■ Activity: Only one stretch of the data below should be repeated: the lines from the line containing "Look at this" through the line containing "Outline whatever counts as left", inclusive, exactly as they are.
(Data shown begins)
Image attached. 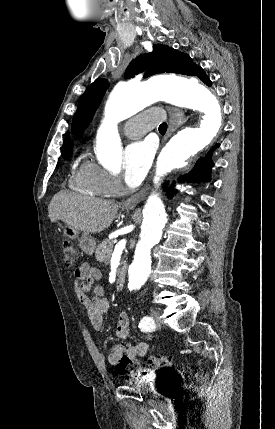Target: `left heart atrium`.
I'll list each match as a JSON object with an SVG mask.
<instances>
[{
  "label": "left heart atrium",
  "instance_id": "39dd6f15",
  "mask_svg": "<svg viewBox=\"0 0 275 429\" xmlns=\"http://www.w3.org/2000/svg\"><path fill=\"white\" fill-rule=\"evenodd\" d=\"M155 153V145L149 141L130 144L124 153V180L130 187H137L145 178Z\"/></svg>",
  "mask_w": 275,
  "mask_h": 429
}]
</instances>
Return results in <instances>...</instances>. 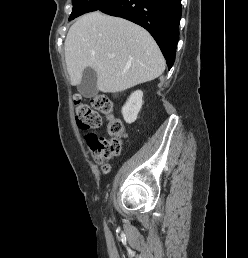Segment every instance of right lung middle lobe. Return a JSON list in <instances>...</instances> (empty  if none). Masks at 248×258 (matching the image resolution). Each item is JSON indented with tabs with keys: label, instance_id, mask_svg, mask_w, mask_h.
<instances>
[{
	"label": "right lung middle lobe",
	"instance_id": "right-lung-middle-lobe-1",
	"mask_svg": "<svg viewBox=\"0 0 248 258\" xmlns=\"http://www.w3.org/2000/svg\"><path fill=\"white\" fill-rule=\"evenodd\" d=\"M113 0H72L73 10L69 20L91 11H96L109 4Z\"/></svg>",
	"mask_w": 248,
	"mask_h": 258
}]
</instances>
(Data shown ends)
(Data shown begins)
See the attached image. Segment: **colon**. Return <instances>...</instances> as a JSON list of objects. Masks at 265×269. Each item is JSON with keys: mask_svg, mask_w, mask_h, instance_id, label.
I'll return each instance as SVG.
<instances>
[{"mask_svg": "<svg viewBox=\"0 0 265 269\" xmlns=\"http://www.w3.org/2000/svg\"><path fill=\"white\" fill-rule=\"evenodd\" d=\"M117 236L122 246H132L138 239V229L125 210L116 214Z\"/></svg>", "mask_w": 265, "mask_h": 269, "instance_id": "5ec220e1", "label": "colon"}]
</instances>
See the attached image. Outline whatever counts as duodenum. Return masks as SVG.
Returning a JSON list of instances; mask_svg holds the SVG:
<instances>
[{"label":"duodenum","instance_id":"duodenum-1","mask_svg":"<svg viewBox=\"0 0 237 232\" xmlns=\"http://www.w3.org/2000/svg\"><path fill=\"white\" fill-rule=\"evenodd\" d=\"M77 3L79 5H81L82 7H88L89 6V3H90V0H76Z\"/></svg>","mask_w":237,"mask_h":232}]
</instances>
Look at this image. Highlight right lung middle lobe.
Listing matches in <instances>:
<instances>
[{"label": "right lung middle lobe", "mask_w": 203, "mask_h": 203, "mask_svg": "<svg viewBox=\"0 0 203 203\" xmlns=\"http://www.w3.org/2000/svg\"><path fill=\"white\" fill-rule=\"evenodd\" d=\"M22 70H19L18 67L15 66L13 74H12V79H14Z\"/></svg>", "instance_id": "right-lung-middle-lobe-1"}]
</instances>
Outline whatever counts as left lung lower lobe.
(Data shown ends)
(Data shown begins)
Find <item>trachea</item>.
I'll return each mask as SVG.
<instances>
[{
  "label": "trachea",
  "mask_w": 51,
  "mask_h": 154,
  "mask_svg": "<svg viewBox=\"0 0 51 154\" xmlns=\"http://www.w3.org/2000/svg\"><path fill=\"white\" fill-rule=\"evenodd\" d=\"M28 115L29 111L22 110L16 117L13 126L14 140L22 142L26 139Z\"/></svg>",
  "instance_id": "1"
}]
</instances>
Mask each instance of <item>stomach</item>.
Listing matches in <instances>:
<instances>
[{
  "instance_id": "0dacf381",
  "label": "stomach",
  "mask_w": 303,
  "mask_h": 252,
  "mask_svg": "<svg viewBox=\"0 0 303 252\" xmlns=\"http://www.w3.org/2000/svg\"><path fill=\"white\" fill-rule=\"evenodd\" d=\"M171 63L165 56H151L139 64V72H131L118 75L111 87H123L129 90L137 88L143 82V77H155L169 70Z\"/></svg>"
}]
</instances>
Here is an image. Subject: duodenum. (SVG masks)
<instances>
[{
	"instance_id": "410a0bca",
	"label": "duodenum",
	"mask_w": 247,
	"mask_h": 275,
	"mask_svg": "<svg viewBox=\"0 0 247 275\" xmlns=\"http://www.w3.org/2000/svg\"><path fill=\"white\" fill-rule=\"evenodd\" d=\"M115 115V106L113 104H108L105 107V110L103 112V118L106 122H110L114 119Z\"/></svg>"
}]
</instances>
(Data shown ends)
■ Result of the exercise:
Look at this image. Highlight right lung middle lobe.
Listing matches in <instances>:
<instances>
[{"label": "right lung middle lobe", "mask_w": 203, "mask_h": 203, "mask_svg": "<svg viewBox=\"0 0 203 203\" xmlns=\"http://www.w3.org/2000/svg\"><path fill=\"white\" fill-rule=\"evenodd\" d=\"M22 70H19L18 67L15 66L13 74H12V79H14Z\"/></svg>", "instance_id": "right-lung-middle-lobe-1"}]
</instances>
Outline whatever counts as left lung lower lobe.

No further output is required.